##### Material for this exercise
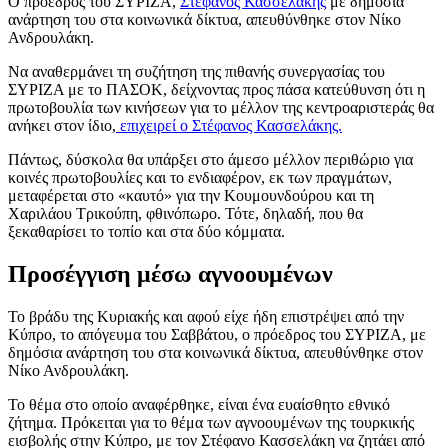
Ο πρόεδρος του ΣΥΡΙΖΑ,
Στέφανος Κασσελάκης
με δημόσια
ανάρτηση του στα κοινωνικά δίκτυα, απευθύνθηκε στον Νίκο
Ανδρουλάκη.
Να αναθερμάνει τη συζήτηση της πιθανής συνεργασίας του
ΣΥΡΙΖΑ με το ΠΑΣΟΚ, δείχνοντας προς πάσα κατεύθυνση ότι η
πρωτοβουλία των κινήσεων για το μέλλον της κεντροαριστεράς θα
ανήκει στον ίδιο,
επιχειρεί ο Στέφανος Κασσελάκης.
Πάντως, δύσκολα θα υπάρξει στο άμεσο μέλλον περιθώριο για
κοινές πρωτοβουλίες και το ενδιαφέρον, εκ των πραγμάτων,
μεταφέρεται στο «καυτό» για την Κουμουνδούρου και τη
Χαριλάου Τρικούπη, φθινόπωρο. Τότε, δηλαδή, που θα
ξεκαθαρίσει το τοπίο και στα δύο κόμματα.
Προσέγγιση μέσω αγνοουμένων
Το βράδυ της Κυριακής και αφού είχε ήδη επιστρέψει από την
Κύπρο, το απόγευμα του Σαββάτου, ο πρόεδρος του ΣΥΡΙΖΑ, με
δημόσια ανάρτηση του στα κοινωνικά δίκτυα, απευθύνθηκε στον
Νίκο Ανδρουλάκη.
Το θέμα στο οποίο αναφέρθηκε, είναι ένα ευαίσθητο εθνικό
ζήτημα. Πρόκειται για το θέμα των αγνοουμένων της τουρκικής
εισβολής στην Κύπρο, με τον Στέφανο Κασσελάκη να ζητάει από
##########
Directions:
Scan the listing above and work out how many lines contain the string "δημόσια"; reply with only that number.

Task solution:
2